Supplied records below:
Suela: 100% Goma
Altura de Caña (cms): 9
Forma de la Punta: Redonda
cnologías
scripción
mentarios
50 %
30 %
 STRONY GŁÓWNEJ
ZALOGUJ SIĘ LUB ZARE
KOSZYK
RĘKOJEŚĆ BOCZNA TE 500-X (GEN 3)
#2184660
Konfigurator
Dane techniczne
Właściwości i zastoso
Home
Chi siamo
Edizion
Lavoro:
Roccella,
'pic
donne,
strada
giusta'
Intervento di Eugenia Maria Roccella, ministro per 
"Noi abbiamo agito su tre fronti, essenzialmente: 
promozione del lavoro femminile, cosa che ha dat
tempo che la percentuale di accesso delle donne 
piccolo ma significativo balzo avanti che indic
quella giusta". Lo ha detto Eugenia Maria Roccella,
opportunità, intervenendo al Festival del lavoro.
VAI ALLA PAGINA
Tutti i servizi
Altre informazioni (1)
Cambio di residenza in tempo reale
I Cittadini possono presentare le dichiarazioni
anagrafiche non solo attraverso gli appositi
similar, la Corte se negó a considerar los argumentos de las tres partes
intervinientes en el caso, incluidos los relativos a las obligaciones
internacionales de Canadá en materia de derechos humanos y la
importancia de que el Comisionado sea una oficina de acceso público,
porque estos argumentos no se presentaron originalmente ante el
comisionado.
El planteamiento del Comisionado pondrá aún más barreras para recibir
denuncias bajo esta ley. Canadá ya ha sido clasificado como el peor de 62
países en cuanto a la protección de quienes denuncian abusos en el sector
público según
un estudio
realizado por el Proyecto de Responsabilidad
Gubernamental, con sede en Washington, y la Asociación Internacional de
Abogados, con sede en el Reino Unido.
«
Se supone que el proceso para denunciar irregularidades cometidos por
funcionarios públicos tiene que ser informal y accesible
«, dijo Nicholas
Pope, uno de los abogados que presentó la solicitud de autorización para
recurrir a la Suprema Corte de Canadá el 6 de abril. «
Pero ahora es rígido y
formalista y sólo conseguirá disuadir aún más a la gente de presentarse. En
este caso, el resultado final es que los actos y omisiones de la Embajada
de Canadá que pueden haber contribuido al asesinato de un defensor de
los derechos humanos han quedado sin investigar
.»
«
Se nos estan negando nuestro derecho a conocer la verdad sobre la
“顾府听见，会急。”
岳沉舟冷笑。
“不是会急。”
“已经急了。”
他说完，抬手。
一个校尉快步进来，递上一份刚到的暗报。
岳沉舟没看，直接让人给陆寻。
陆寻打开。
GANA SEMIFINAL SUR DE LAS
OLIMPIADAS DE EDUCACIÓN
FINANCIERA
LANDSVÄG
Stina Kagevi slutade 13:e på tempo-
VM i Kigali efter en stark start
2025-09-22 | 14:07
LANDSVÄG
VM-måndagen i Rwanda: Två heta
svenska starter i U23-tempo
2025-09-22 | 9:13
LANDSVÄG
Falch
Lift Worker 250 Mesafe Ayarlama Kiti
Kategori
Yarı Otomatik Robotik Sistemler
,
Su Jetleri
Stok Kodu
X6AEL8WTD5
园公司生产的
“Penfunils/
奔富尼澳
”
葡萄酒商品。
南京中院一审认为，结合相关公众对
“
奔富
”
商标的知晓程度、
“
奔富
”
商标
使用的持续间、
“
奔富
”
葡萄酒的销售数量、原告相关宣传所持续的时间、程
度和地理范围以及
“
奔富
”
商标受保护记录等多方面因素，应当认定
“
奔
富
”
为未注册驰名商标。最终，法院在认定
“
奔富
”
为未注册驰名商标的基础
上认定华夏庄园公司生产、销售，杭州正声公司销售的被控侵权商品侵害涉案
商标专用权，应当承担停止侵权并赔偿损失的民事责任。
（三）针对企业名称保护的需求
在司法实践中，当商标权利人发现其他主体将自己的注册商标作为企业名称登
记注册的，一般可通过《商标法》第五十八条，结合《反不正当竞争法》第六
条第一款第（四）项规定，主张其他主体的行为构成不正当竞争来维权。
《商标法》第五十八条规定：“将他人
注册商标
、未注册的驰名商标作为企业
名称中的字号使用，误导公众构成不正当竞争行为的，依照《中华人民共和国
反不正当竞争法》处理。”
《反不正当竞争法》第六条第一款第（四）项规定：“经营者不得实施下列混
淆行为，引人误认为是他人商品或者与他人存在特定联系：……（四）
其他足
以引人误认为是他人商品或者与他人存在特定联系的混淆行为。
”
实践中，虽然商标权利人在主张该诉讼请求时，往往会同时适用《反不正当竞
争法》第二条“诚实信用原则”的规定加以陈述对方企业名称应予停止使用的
End of Supplied records.
Supplied records below:
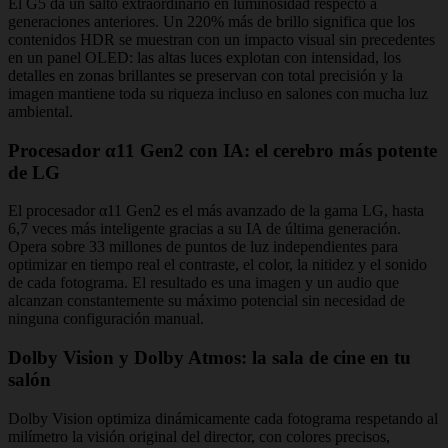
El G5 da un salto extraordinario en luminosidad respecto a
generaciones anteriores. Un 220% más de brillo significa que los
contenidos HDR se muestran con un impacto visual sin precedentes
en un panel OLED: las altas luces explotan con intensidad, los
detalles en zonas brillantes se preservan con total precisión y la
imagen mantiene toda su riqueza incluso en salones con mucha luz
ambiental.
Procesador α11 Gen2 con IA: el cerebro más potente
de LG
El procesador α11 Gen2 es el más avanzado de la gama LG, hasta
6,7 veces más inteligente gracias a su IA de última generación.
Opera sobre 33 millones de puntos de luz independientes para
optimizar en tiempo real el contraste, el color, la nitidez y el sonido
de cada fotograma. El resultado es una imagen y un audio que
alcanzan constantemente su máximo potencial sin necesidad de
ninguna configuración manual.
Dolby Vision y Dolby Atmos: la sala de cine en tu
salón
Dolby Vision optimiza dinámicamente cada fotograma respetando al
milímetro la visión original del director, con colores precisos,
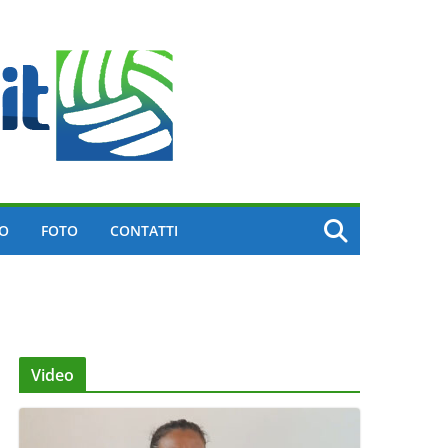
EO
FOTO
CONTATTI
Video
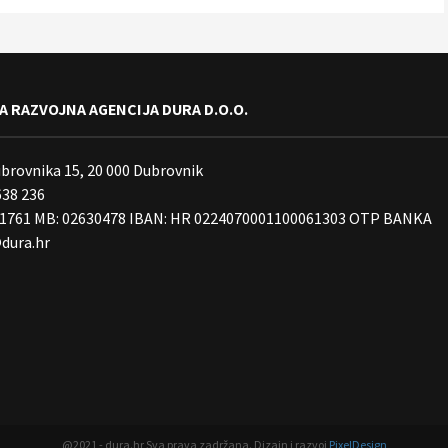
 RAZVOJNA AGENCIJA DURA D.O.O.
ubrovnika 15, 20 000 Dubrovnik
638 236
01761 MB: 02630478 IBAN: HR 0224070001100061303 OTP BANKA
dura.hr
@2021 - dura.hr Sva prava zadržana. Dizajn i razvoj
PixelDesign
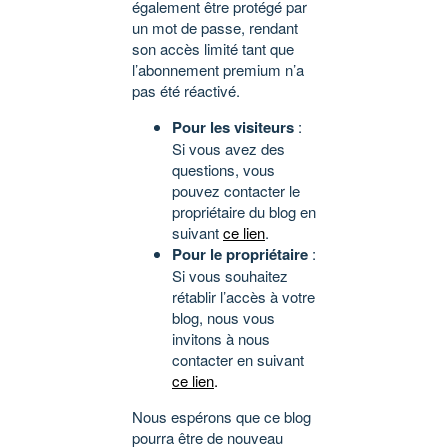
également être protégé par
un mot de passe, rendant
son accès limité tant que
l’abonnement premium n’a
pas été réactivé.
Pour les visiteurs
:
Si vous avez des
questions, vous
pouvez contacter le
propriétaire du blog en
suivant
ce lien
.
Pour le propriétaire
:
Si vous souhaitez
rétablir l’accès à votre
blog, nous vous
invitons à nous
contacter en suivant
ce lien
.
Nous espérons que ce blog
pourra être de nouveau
End of Supplied records.
About this task -
Scan the records above for the lines holding "STRONY GŁÓWNEJ" and "similar, la Corte". Transcribe those two and every line between them word for word, and no others.

Output for this exercise -
 STRONY GŁÓWNEJ
ZALOGUJ SIĘ LUB ZARE
KOSZYK
RĘKOJEŚĆ BOCZNA TE 500-X (GEN 3)
#2184660
Konfigurator
Dane techniczne
Właściwości i zastoso
Home
Chi siamo
Edizion
Lavoro:
Roccella,
'pic
donne,
strada
giusta'
Intervento di Eugenia Maria Roccella, ministro per 
"Noi abbiamo agito su tre fronti, essenzialmente: 
promozione del lavoro femminile, cosa che ha dat
tempo che la percentuale di accesso delle donne 
piccolo ma significativo balzo avanti che indic
quella giusta". Lo ha detto Eugenia Maria Roccella,
opportunità, intervenendo al Festival del lavoro.
VAI ALLA PAGINA
Tutti i servizi
Altre informazioni (1)
Cambio di residenza in tempo reale
I Cittadini possono presentare le dichiarazioni
anagrafiche non solo attraverso gli appositi
similar, la Corte se negó a considerar los argumentos de las tres partes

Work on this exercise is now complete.